Biliary adenofibroma is a well-defined multiseptated multicystic tumor, ranging from 2.7 cm to 16 cm. On MRI, it shows hyposignal intensity in precontrast T1WI, hypersignal intensity on T2WI, and septal and wall enhancement on contrast administration (2). Cystic appearance of biliary adenofibroma should be differentiated from VMC, which is a type of ductal plate malformation (3). Although rare, malignant transformation of VMCs to intrahepatic cholangiocarcinoma is reported in several cases and it can also shows bilobular mass with cystic and solid portion (9). However, the diagnosis can be made only by histologic confirm (9).

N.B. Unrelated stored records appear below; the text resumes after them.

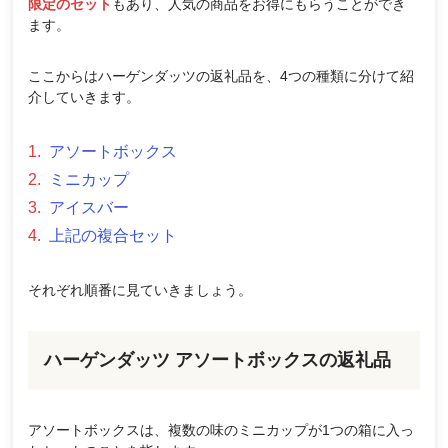
限定のセット
もあり、人気の商品をお得にもらうことができ
ます。
ここからはハーゲンダッツの返礼品を、4つの種類に分けて紹
介していきます。
アソートボックス
ミニカップ
アイスバー
上記の複合セット
それぞれ順番に見ていきましょう。
ハーゲンダッツ アソートボックスの返礼品
アソートボックスは、複数の味のミニカップが1つの箱に入っ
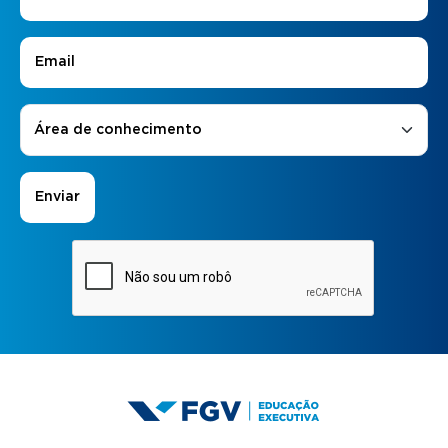
E-mail
*
Áreas de Interesse
*
Área de conhecimento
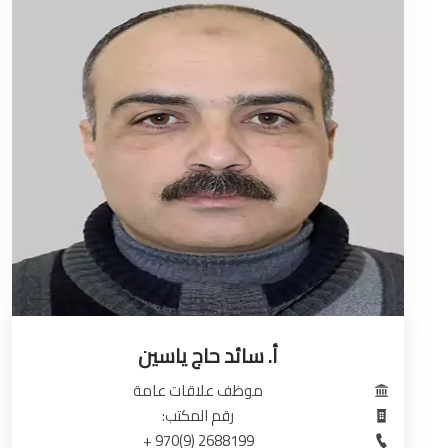
أ. سائد حاج ياسين
موظف علاقات عامة
رقم المكتب:
2688199 (9)970 +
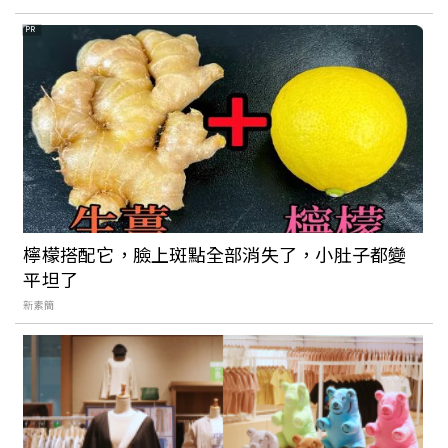
PR
檸檬搭配它，臉上斑點全部消失了，小肚子都變
平坦了
新素簡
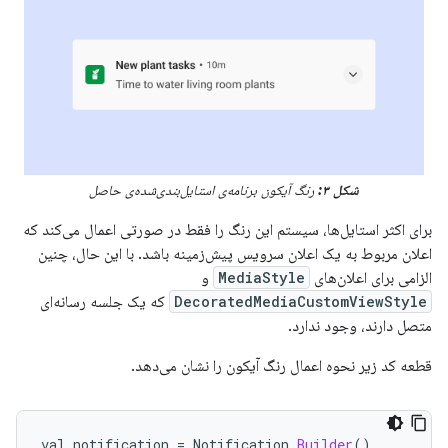
شکل ۳:
رنگ آیکون برنامه‌ی استایل‌بندی‌شده‌ی حاصل
برای اکثر استایل‌ها، سیستم این رنگ را فقط در صورتی اعمال می‌کند که
اعلان مربوط به یک اعلان سرویس پیش‌زمینه باشد. با این حال، چنین
الزامی برای اعلان‌های
MediaStyle
و
DecoratedMediaCustomViewStyle
که یک جلسه رسانه‌ای
متصل دارند، وجود ندارد.
قطعه کد زیر نحوه اعمال رنگ آیکون را نشان می‌دهد.
val
notification
=
Notification
.
Builder
()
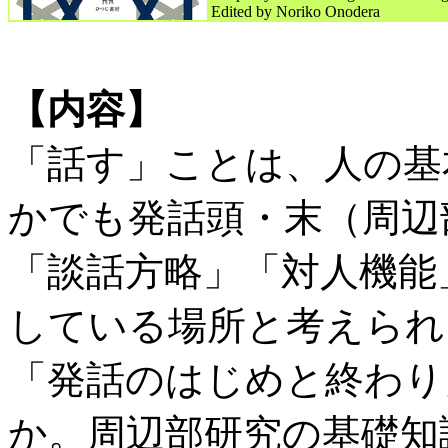
Edited by Noriko Onodera
【内容】
「話す」ことは、人の基
かでも発話頭・末（周辺
「談話方略」「対人機能
している場所と考えられ
「発話のはじめと終わり
か。周辺部研究の基礎知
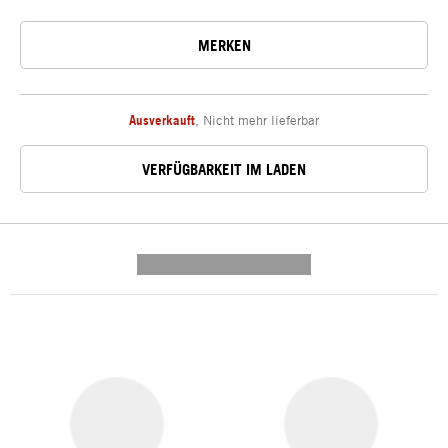
MERKEN
Ausverkauft
,
Nicht mehr lieferbar
VERFÜGBARKEIT IM LADEN
---------- --------------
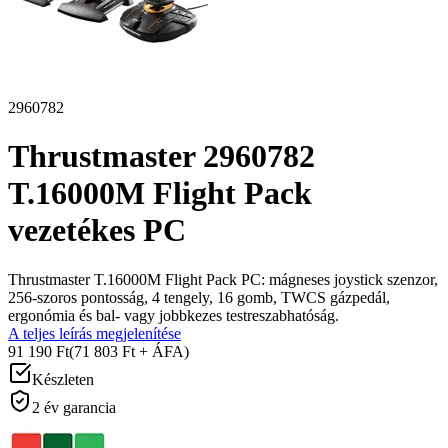
2960782
Thrustmaster 2960782
T.16000M Flight Pack
vezetékes PC
Thrustmaster T.16000M Flight Pack PC: mágneses joystick szenzor,
256-szoros pontosság, 4 tengely, 16 gomb, TWCS gázpedál,
ergonómia és bal- vagy jobbkezes testreszabhatóság.
A teljes leírás megjelenítése
91 190 Ft
(71 803 Ft + ÁFA)
Készleten
2 év garancia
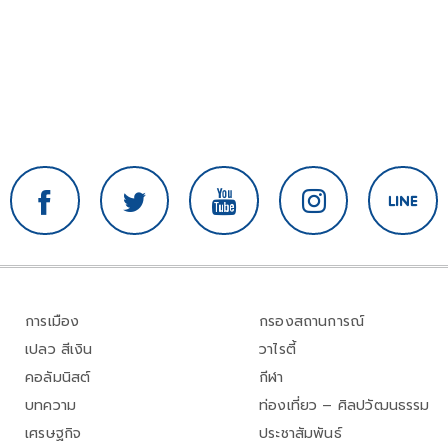
การเมือง
กรองสถานการณ์
เปลว สีเงิน
วาไรตี้
คอลัมนิสต์
กีฬา
บทความ
ท่องเที่ยว – ศิลปวัฒนธรรม
เศรษฐกิจ
ประชาสัมพันธ์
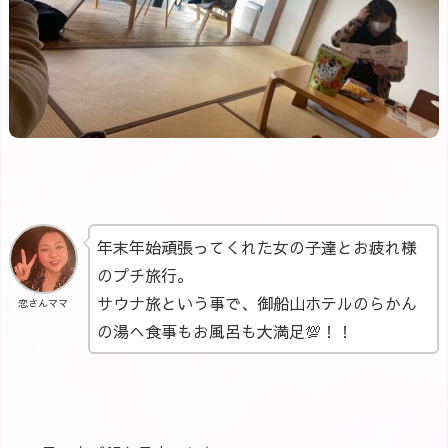
年末年始頑張ってくれた女の子達とお疲れ様
のプチ旅行。
サウナ旅という事で、御船山ホテルのらかん
恋さんママ
の湯へ食事もお風呂も大満足💯！！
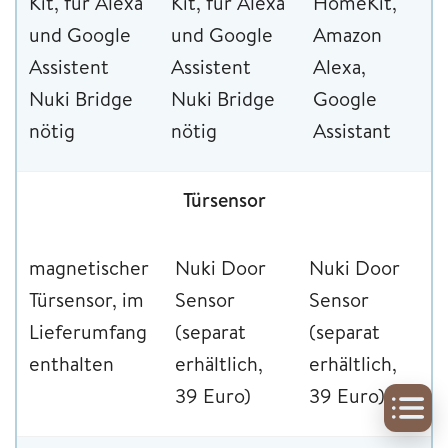
Kit, für Alexa
Kit, für Alexa
HomeKit,
und Google
und Google
Amazon
Assistent
Assistent
Alexa,
Nuki Bridge
Nuki Bridge
Google
nötig
nötig
Assistant
Türsensor
magnetischer
Nuki Door
Nuki Door
Türsensor, im
Sensor
Sensor
Lieferumfang
(separat
(separat
enthalten
erhältlich,
erhältlich,
39 Euro)
39 Euro)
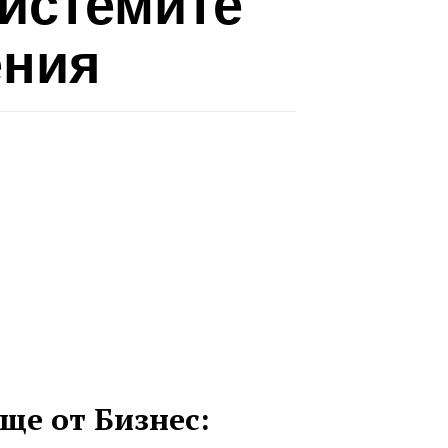
системите
ения
ще от Бизнес:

VMCs are typically less than 0.5 cm size and most biliary adenofibromas are larger, ranging from 2.7 cm to 16 cm (9). Also, biliary adenofibromas lack typical VMC in the background liver. Other differential diagnoses for biliary adenofibroma include intraductal papillary neoplasm of the bile duct (IPNB), bile duct adenoma, biliary cysts, mucinous cystic neoplasm (MCN), and benign cystic mesothelioma of the liver (2). IPNB necessarily involves communication between the lesion and the bile duct system (3). Biliary adenofibroma lacks communication with the duct. Bile duct adenoma is a well-defined, small sized lesion less than 1 cm, usually located underneath the liver capsule (3). Biliary adenofibroma is usually larger. MCN is a large sized cystic tumor with multilocular appearance, typically up to 15 cm. MCN involves mucinous cytoplasm with ovarian stroma, showing a female predominance (3). Biliary adenofibroma do not contain ovarian stroma. Benign cystic mesothelioma is a rare neoplasm showing large, partially cystic, well-encapsulated lesion. It is characterized by anastomosing cords of tumor cells, separated by large thick wall vessels (10). It can be differentiated by lack of immune response to calretinin antibody (10). In most cases, it is difficult to differentiate these tumors from biliary adenofibroma based on radiologic findings only. Pathologic diagnosis is needed.

In conclusion, biliary adenofibroma is a rare benign tumor but can be associated with malignant tumor, mostly cholangiocarcinoma. Radiologically, if a tumor shows both a microcystic and a solid mass, biliary adenofibroma with malignant transformation should be considered as the differential diagnosis.